Enclosure, Tanrego, Co. Sligo
Co. Sligo |
Enclosures
On the south-western shore of Ballisodare Bay in County Sligo, a low rise of ground close to the stony tideline holds the faint outline of something that cartographers never recorded.
No edition of the Ordnance Survey six-inch map, the standard reference for Irish field monuments over more than a century of surveying, carries any trace of this enclosure. It came to light only through the scrutiny of aerial photography, the kind of oblique light and altered perspective that reveals cropmarks and earthworks invisible at ground level.

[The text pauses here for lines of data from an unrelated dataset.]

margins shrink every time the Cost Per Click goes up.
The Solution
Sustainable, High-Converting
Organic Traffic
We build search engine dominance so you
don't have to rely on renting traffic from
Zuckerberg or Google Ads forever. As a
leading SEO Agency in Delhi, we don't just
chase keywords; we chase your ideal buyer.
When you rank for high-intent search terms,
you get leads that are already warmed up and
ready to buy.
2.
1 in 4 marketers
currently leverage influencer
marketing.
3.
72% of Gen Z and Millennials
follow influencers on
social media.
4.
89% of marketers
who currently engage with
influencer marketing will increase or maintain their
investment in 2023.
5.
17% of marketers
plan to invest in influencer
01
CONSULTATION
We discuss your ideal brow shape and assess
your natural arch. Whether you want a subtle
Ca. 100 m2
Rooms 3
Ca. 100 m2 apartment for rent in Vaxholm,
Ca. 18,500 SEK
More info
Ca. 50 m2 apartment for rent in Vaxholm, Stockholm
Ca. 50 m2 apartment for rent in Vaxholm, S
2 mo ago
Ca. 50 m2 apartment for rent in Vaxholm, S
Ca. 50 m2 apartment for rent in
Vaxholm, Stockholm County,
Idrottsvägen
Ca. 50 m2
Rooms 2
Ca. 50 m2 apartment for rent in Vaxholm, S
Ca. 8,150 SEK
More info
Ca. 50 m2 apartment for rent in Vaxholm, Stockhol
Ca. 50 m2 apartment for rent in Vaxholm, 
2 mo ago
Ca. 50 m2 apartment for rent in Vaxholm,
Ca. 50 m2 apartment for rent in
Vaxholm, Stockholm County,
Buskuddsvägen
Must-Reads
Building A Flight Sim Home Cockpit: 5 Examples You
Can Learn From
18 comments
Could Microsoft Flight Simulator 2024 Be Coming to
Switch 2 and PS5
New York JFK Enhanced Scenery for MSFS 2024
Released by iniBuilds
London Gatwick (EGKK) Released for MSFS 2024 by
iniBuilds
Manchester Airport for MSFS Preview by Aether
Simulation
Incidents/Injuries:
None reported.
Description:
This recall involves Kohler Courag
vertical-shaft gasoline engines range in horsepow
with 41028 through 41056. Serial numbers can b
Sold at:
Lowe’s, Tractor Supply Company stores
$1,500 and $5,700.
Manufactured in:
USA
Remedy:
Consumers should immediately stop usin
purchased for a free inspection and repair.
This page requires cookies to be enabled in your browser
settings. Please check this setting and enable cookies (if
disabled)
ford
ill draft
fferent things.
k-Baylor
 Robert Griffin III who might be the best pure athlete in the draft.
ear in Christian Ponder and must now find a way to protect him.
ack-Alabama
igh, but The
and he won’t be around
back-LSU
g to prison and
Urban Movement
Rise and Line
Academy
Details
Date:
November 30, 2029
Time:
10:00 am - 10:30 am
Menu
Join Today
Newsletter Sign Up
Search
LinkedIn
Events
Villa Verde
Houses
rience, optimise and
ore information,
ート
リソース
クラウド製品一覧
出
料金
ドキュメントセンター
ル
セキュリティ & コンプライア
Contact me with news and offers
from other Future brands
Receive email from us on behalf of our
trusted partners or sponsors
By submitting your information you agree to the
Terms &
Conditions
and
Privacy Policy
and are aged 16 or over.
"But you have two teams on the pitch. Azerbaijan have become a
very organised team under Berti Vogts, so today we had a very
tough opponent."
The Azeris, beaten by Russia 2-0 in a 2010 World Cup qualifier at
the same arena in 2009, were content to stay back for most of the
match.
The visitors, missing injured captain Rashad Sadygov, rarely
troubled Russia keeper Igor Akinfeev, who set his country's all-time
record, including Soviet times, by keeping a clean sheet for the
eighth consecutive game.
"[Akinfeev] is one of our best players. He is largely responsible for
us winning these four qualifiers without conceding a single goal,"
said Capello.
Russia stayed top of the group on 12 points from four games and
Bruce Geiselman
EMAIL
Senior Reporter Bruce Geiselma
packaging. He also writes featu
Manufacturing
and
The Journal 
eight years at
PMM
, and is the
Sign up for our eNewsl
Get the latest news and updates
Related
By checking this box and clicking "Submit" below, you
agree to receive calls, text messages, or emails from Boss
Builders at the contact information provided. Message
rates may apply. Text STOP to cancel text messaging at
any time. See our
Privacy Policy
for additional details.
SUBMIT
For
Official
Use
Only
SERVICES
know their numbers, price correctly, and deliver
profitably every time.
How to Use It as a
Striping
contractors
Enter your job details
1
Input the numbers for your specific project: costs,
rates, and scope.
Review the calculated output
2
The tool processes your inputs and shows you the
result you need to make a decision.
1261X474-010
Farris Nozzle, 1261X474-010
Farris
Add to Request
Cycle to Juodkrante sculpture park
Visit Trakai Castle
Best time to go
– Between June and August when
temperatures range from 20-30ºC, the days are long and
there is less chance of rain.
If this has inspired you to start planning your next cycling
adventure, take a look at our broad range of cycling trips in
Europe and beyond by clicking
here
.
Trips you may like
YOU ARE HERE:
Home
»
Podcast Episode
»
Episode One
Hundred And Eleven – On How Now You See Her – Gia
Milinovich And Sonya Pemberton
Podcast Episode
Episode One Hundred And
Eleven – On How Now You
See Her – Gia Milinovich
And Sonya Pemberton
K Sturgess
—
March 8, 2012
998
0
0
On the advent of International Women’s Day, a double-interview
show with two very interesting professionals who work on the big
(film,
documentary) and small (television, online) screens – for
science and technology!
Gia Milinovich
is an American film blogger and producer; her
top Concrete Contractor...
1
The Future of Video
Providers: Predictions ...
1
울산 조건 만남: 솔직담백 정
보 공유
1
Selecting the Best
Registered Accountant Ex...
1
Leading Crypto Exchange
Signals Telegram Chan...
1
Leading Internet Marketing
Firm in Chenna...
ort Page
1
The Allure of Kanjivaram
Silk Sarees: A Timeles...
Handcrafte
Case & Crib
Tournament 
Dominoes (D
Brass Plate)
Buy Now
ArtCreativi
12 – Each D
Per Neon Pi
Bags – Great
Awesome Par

What survives is a raised rectangular area, roughly seven metres east to west and six and a half metres north to south, partially defined by a low curving bank along its northern and north-western edges. The bank is modest in scale, around two and a half metres wide and barely half a metre in external height, and it does not complete a full circuit. It cannot be traced along the eastern side at all, and there is a gap of about two metres in the western section. Whether that western break represents an original entrance or simply the gradual loss of earthwork to time and ground disturbance is unclear. More intriguing still, the southern edge of this enclosure abuts what may be a rectangular house, suggesting the two structures were related in some way, perhaps one serving or sheltering the other. The remains are, by any honest assessment, poorly defined and resistant to interpretation. The function, the date, and even the precise character of the enclosure remain genuinely open questions.